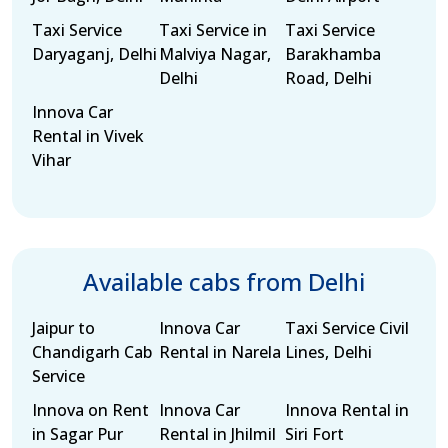
Taxi Service
Taxi Service in
Taxi Service
Daryaganj, Delhi
Malviya Nagar,
Barakhamba
Delhi
Road, Delhi
Innova Car
Rental in Vivek
Vihar
Available cabs from Delhi
Jaipur to
Innova Car
Taxi Service Civil
Chandigarh Cab
Rental in Narela
Lines, Delhi
Service
Innova on Rent
Innova Car
Innova Rental in
in Sagar Pur
Rental in Jhilmil
Siri Fort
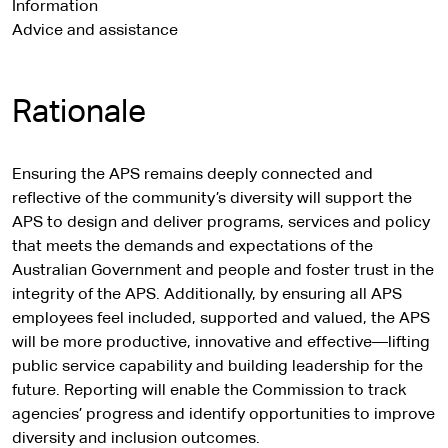
Information
Advice and assistance
Rationale
Ensuring the APS remains deeply connected and
reflective of the community’s diversity will support the
APS to design and deliver programs, services and policy
that meets the demands and expectations of the
Australian Government and people and foster trust in the
integrity of the APS. Additionally, by ensuring all APS
employees feel included, supported and valued, the APS
will be more productive, innovative and effective—lifting
public service capability and building leadership for the
future. Reporting will enable the Commission to track
agencies’ progress and identify opportunities to improve
diversity and inclusion outcomes.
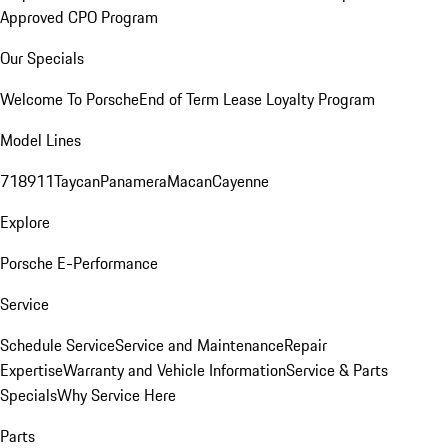
Approved CPO Program
Our Specials
Welcome To Porsche
End of Term Lease Loyalty Program
Model Lines
718
911
Taycan
Panamera
Macan
Cayenne
Explore
Porsche E-Performance
Service
Schedule Service
Service and Maintenance
Repair
Expertise
Warranty and Vehicle Information
Service & Parts
Specials
Why Service Here
Parts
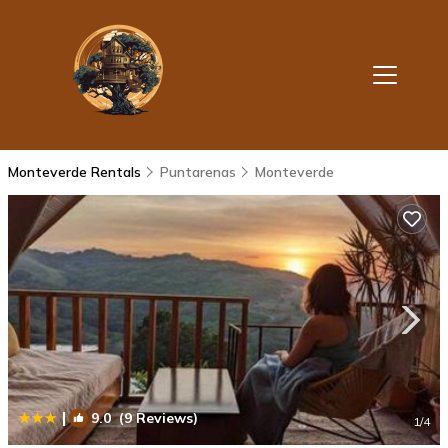
Monteverde Rentals
Puntarenas
Monteverde
|
9.0
(9 Reviews)
1
/4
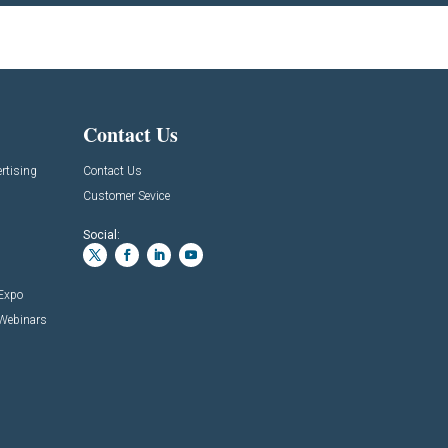
Contact Us
rtising
Contact Us
Customer Sevice
Social:
 Expo
 Webinars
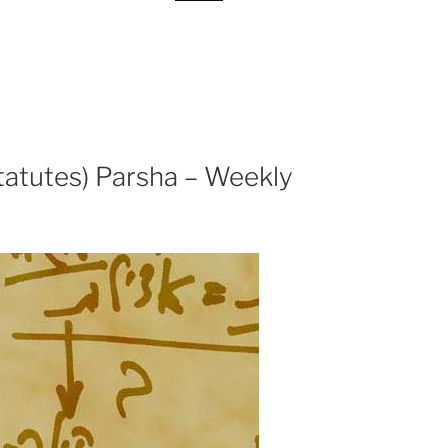
tatutes) Parsha – Weekly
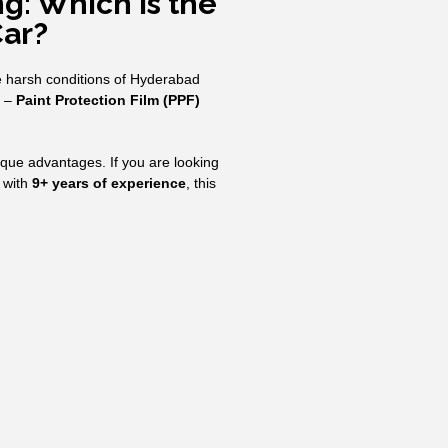
g: Which is the
Car?
he harsh conditions of Hyderabad
t –
Paint Protection Film (PPF)
nique advantages. If you are looking
 with
9+ years of experience
, this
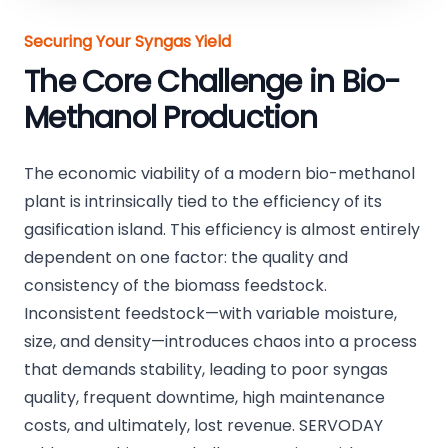
Securing Your Syngas Yield
The Core Challenge in Bio-
Methanol Production
The economic viability of a modern bio-methanol
plant is intrinsically tied to the efficiency of its
gasification island. This efficiency is almost entirely
dependent on one factor: the quality and
consistency of the biomass feedstock.
Inconsistent feedstock—with variable moisture,
size, and density—introduces chaos into a process
that demands stability, leading to poor syngas
quality, frequent downtime, high maintenance
costs, and ultimately, lost revenue. SERVODAY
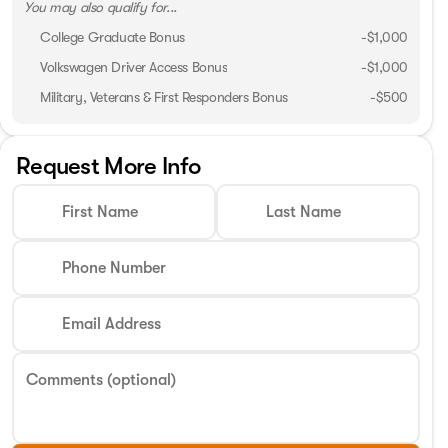
You may also qualify for...
College Graduate Bonus
-
$1,000
Volkswagen Driver Access Bonus
-
$1,000
Military, Veterans & First Responders Bonus
-
$500
Request More Info
First Name
Last Name
Phone Number
Email Address
Comments (optional)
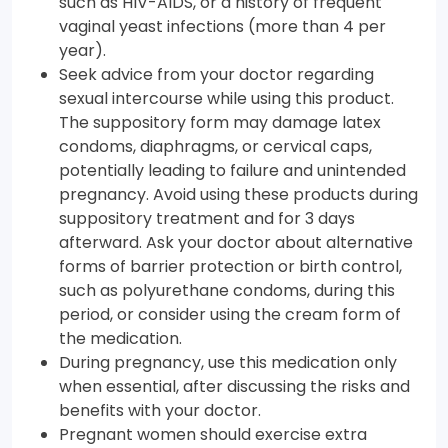
such as HIV-AIDS, or a history of frequent
vaginal yeast infections (more than 4 per
year).
Seek advice from your doctor regarding
sexual intercourse while using this product.
The suppository form may damage latex
condoms, diaphragms, or cervical caps,
potentially leading to failure and unintended
pregnancy. Avoid using these products during
suppository treatment and for 3 days
afterward. Ask your doctor about alternative
forms of barrier protection or birth control,
such as polyurethane condoms, during this
period, or consider using the cream form of
the medication.
During pregnancy, use this medication only
when essential, after discussing the risks and
benefits with your doctor.
Pregnant women should exercise extra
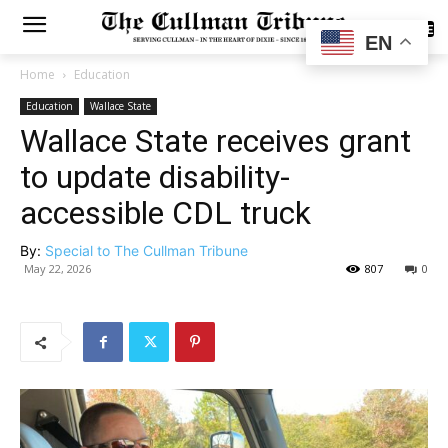
SUBSCRIBE
EN
Home
Education
Education
Wallace State
Wallace State receives grant
to update disability-
accessible CDL truck
By:
Special to The Cullman Tribune
May 22, 2026
807
0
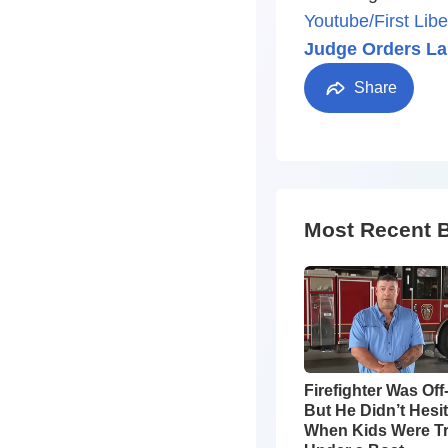
Youtube/First Libe
Judge Orders La
Share
Most Recent 
Firefighter Was Off
But He Didn’t Hesi
When Kids Were T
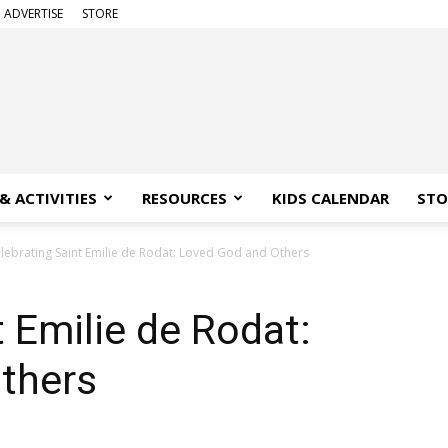
ADVERTISE
STORE
& ACTIVITIES
RESOURCES
KIDS CALENDAR
STO
lebrating Saint Emilie de Rodat: Loved God and Others
t Emilie de Rodat:
thers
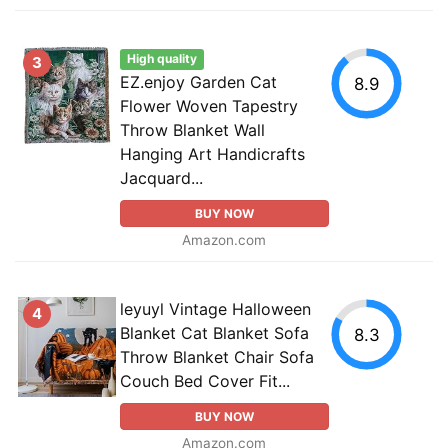
High quality
3
EZ.enjoy Garden Cat
8.9
Flower Woven Tapestry
Throw Blanket Wall
Hanging Art Handicrafts
Jacquard...
BUY NOW
Amazon.com
leyuyl Vintage Halloween
4
Blanket Cat Blanket Sofa
8.3
Throw Blanket Chair Sofa
Couch Bed Cover Fit...
BUY NOW
Amazon.com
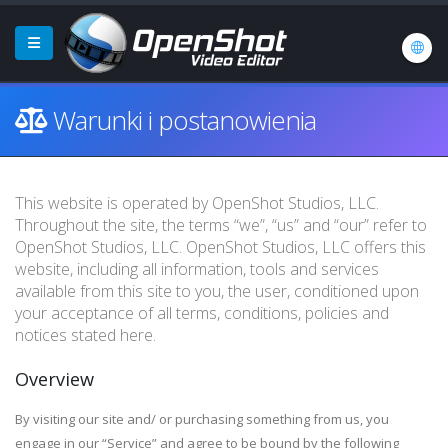
Warunki i postanowienia
This website is operated by OpenShot Studios, LLC.
Throughout the site, the terms “we”, “us” and “our” refer to
OpenShot Studios, LLC. OpenShot Studios, LLC offers this
website, including all information, tools and services
available from this site to you, the user, conditioned upon
your acceptance of all terms, conditions, policies and
notices stated here.
Overview
By visiting our site and/ or purchasing something from us, you
engage in our “Service” and agree to be bound by the following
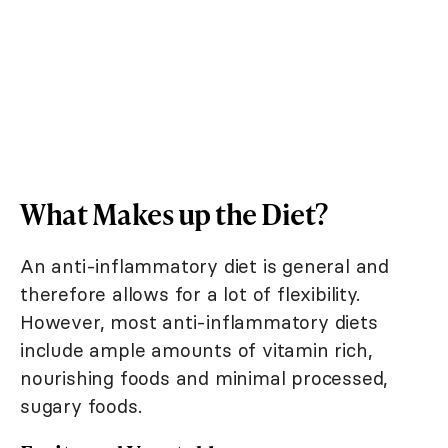
What Makes up the Diet?
An anti-inflammatory diet is general and
therefore allows for a lot of flexibility.
However, most anti-inflammatory diets
include ample amounts of vitamin rich,
nourishing foods and minimal processed,
sugary foods.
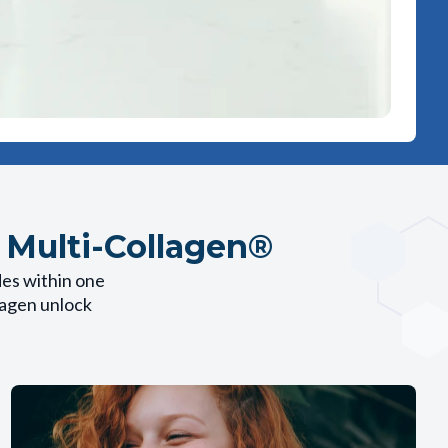
 Multi-Collagen®
des within one
llagen unlock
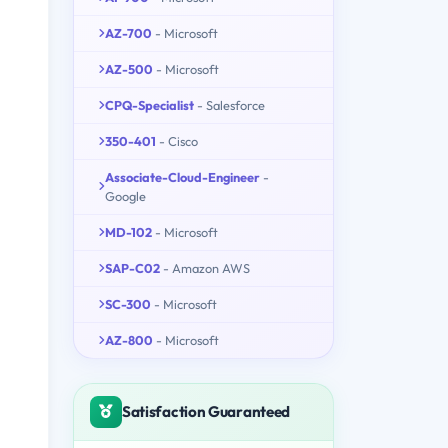
AZ-700
- Microsoft
AZ-500
- Microsoft
CPQ-Specialist
- Salesforce
350-401
- Cisco
Associate-Cloud-Engineer
-
Google
MD-102
- Microsoft
SAP-C02
- Amazon AWS
SC-300
- Microsoft
AZ-800
- Microsoft
Satisfaction Guaranteed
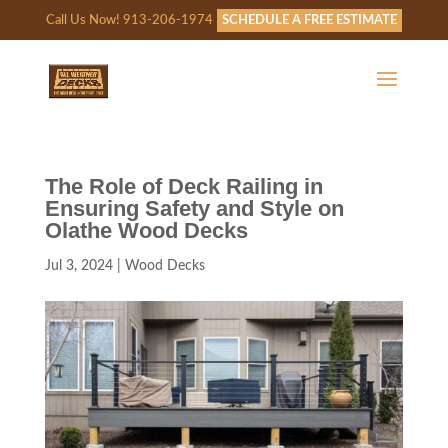
Call Us Now! 913-206-1974
SCHEDULE A FREE ESTIMATE
The Role of Deck Railing in
Ensuring Safety and Style on
Olathe Wood Decks
Jul 3, 2024
|
Wood Decks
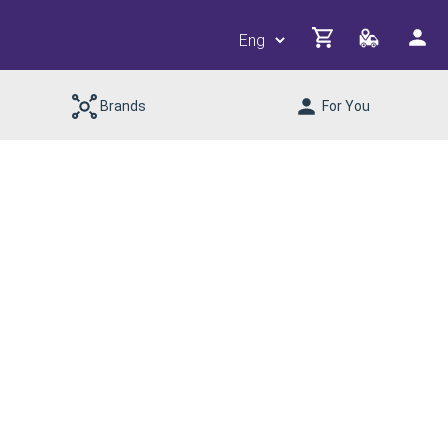
Brands
For You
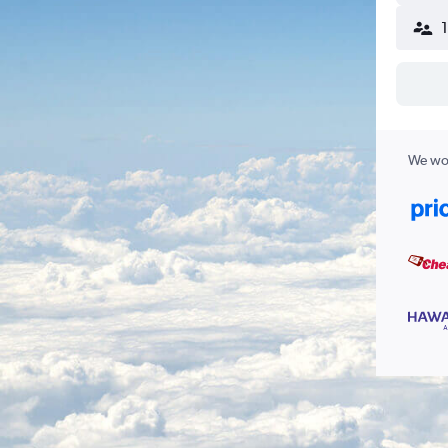
We wor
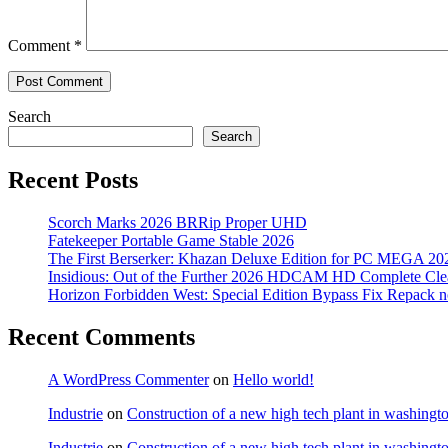
Comment
*
Search
Search
Recent Posts
Scorch Marks 2026 BRRip Proper UHD
Fatekeeper Portable Game Stable 2026
The First Berserker: Khazan Deluxe Edition for PC MEGA 20
Insidious: Out of the Further 2026 HDCAM HD Complete Clea
Horizon Forbidden West: Special Edition Bypass Fix Repack 
Recent Comments
A WordPress Commenter
on
Hello world!
Industrie
on
Construction of a new high tech plant in washingt
Industrie
on
Construction of a new high tech plant in washingt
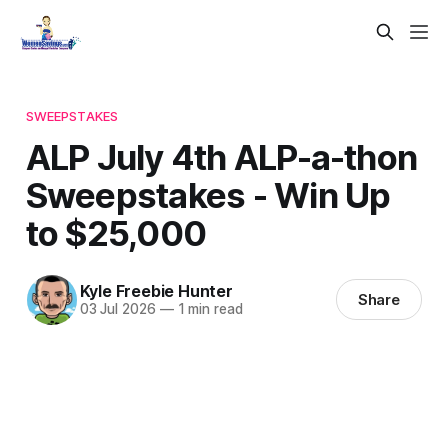
SWEEPSTAKES
ALP July 4th ALP-a-thon
Sweepstakes - Win Up
to $25,000
Kyle Freebie Hunter
Share
03 Jul 2026
—
1 min read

- [ACTION ITEM]: The material above should be printed again exactly, with each picture left out.

- [RESPONSE BELOW]:
Taxi Service
Taxi Service in
Taxi Service
Daryaganj, Delhi
Malviya Nagar,
Barakhamba
Delhi
Road, Delhi
Innova Car
Rental in Vivek
Vihar
Available cabs from Delhi
Jaipur to
Innova Car
Taxi Service Civil
Chandigarh Cab
Rental in Narela
Lines, Delhi
Service
Innova on Rent
Innova Car
Innova Rental in
in Sagar Pur
Rental in Jhilmil
Siri Fort
Information
Advice and assistance
Rationale
Ensuring the APS remains deeply connected and
reflective of the community’s diversity will support the
APS to design and deliver programs, services and policy
that meets the demands and expectations of the
Australian Government and people and foster trust in the
integrity of the APS. Additionally, by ensuring all APS
employees feel included, supported and valued, the APS
will be more productive, innovative and effective—lifting
public service capability and building leadership for the
future. Reporting will enable the Commission to track
agencies’ progress and identify opportunities to improve
diversity and inclusion outcomes.
Approved CPO Program
Our Specials
Welcome To Porsche
End of Term Lease Loyalty Program
Model Lines
718
911
Taycan
Panamera
Macan
Cayenne
Explore
Porsche E-Performance
Service
Schedule Service
Service and Maintenance
Repair
Expertise
Warranty and Vehicle Information
Service & Parts
Specials
Why Service Here
Parts
Monteverde Rentals
Puntarenas
Monteverde
|
9.0
(9 Reviews)
1
/4
Contact Us
rtising
Contact Us
Customer Sevice
Social:
 Expo
 Webinars
tatutes) Parsha – Weekly
g: Which is the
Car?
he harsh conditions of Hyderabad
t –
Paint Protection Film (PPF)
nique advantages. If you are looking
 with
9+ years of experience
, this
Securing Your Syngas Yield
The Core Challenge in Bio-
Methanol Production
The economic viability of a modern bio-methanol
plant is intrinsically tied to the efficiency of its
gasification island. This efficiency is almost entirely
dependent on one factor: the quality and
consistency of the biomass feedstock.
Inconsistent feedstock—with variable moisture,
size, and density—introduces chaos into a process
that demands stability, leading to poor syngas
quality, frequent downtime, high maintenance
costs, and ultimately, lost revenue. SERVODAY
You may also qualify for...
College Graduate Bonus
-
$1,000
Volkswagen Driver Access Bonus
-
$1,000
Military, Veterans & First Responders Bonus
-
$500
Request More Info
First Name
Last Name
Phone Number
Email Address
Comments (optional)
such as HIV-AIDS, or a history of frequent
vaginal yeast infections (more than 4 per
year).
Seek advice from your doctor regarding
sexual intercourse while using this product.
The suppository form may damage latex
condoms, diaphragms, or cervical caps,
potentially leading to failure and unintended
pregnancy. Avoid using these products during
suppository treatment and for 3 days
afterward. Ask your doctor about alternative
forms of barrier protection or birth control,
such as polyurethane condoms, during this
period, or consider using the cream form of
the medication.
During pregnancy, use this medication only
when essential, after discussing the risks and
benefits with your doctor.
Pregnant women should exercise extra
SUBSCRIBE
EN
Home
Education
Education
Wallace State
Wallace State receives grant
to update disability-
accessible CDL truck
By:
Special to The Cullman Tribune
May 22, 2026
807
0
Youtube/First Libe
Judge Orders La
Share
Most Recent 
Firefighter Was Off
But He Didn’t Hesi
When Kids Were T
ADVERTISE
STORE
& ACTIVITIES
RESOURCES
KIDS CALENDAR
STO
lebrating Saint Emilie de Rodat: Loved God and Others
t Emilie de Rodat:
thers
High quality
3
EZ.enjoy Garden Cat
8.9
Flower Woven Tapestry
Throw Blanket Wall
Hanging Art Handicrafts
Jacquard...
BUY NOW
Amazon.com
leyuyl Vintage Halloween
4
Blanket Cat Blanket Sofa
8.3
Throw Blanket Chair Sofa
Couch Bed Cover Fit...
BUY NOW
Amazon.com
Warunki i postanowienia
This website is operated by OpenShot Studios, LLC.
Throughout the site, the terms “we”, “us” and “our” refer to
OpenShot Studios, LLC. OpenShot Studios, LLC offers this
website, including all information, tools and services
available from this site to you, the user, conditioned upon
your acceptance of all terms, conditions, policies and
notices stated here.
Overview
By visiting our site and/ or purchasing something from us, you
engage in our “Service” and agree to be bound by the following
What Makes up the Diet?
An anti-inflammatory diet is general and
therefore allows for a lot of flexibility.
However, most anti-inflammatory diets
include ample amounts of vitamin rich,
nourishing foods and minimal processed,
sugary foods.
 Multi-Collagen®
des within one
llagen unlock
AZ-700
- Microsoft
AZ-500
- Microsoft
CPQ-Specialist
- Salesforce
350-401
- Cisco
Associate-Cloud-Engineer
-
Google
MD-102
- Microsoft
SAP-C02
- Amazon AWS
SC-300
- Microsoft
AZ-800
- Microsoft
Satisfaction Guaranteed
Call Us Now! 913-206-1974
SCHEDULE A FREE ESTIMATE
The Role of Deck Railing in
Ensuring Safety and Style on
Olathe Wood Decks
Jul 3, 2024
|
Wood Decks
Brands
For You
We wor
Comment
*
Search
Search
Recent Posts
Scorch Marks 2026 BRRip Proper UHD
Fatekeeper Portable Game Stable 2026
The First Berserker: Khazan Deluxe Edition for PC MEGA 20
Insidious: Out of the Further 2026 HDCAM HD Complete Clea
Horizon Forbidden West: Special Edition Bypass Fix Repack 
Recent Comments
A WordPress Commenter
on
Hello world!
Industrie
on
Construction of a new high tech plant in washingt
Industrie
on
Construction of a new high tech plant in washingt
SWEEPSTAKES
ALP July 4th ALP-a-thon
Sweepstakes - Win Up
to $25,000
Kyle Freebie Hunter
Share
03 Jul 2026
—
1 min read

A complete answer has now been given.